### [Required action]
Go through the listing and return every line with "fuerza" in it.

### [Given data]
*** Block opens ***

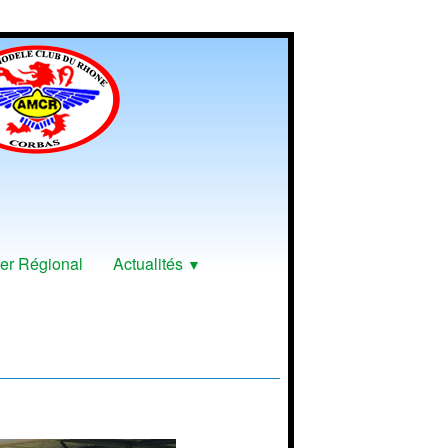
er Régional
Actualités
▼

*** Block closes ***
*** Block opens ***

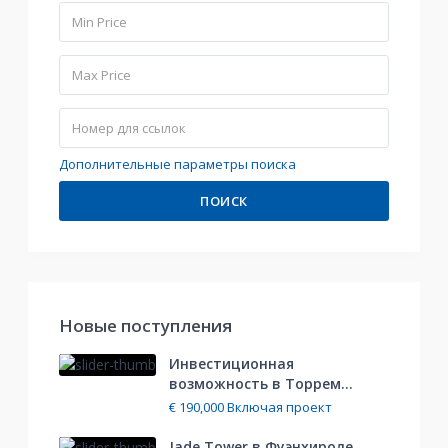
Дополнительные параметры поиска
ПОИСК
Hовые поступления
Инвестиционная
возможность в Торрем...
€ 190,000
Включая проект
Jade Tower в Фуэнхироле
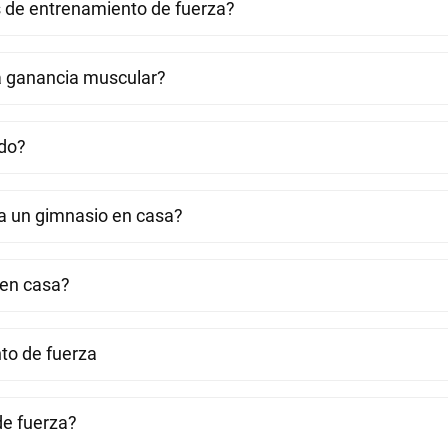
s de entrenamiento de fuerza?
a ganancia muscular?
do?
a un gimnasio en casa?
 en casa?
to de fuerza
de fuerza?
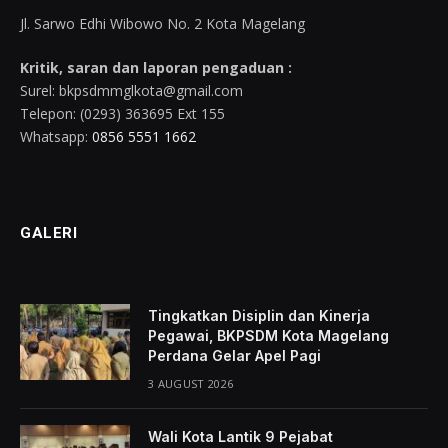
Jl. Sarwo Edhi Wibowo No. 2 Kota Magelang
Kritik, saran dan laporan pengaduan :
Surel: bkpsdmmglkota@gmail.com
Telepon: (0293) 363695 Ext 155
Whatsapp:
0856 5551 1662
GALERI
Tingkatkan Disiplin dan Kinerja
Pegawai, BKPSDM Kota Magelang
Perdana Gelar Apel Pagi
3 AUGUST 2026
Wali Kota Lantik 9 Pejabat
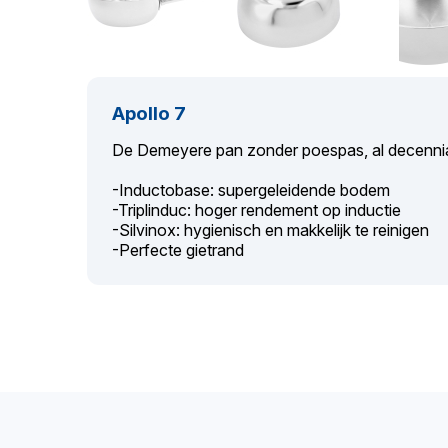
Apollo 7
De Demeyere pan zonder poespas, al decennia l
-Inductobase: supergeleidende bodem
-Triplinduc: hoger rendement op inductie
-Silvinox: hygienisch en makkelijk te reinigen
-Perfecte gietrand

*** Block closes ***
*** Block opens ***

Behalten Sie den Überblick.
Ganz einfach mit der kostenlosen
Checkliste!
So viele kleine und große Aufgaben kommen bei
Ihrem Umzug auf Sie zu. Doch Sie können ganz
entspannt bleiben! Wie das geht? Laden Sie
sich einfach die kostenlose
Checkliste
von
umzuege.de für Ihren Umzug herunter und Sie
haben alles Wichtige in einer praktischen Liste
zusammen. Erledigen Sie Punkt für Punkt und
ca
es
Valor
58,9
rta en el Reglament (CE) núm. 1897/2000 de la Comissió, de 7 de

*** Block closes ***

### [Response to this task]
s de entrenamiento de fuerza?
to de fuerza
de fuerza?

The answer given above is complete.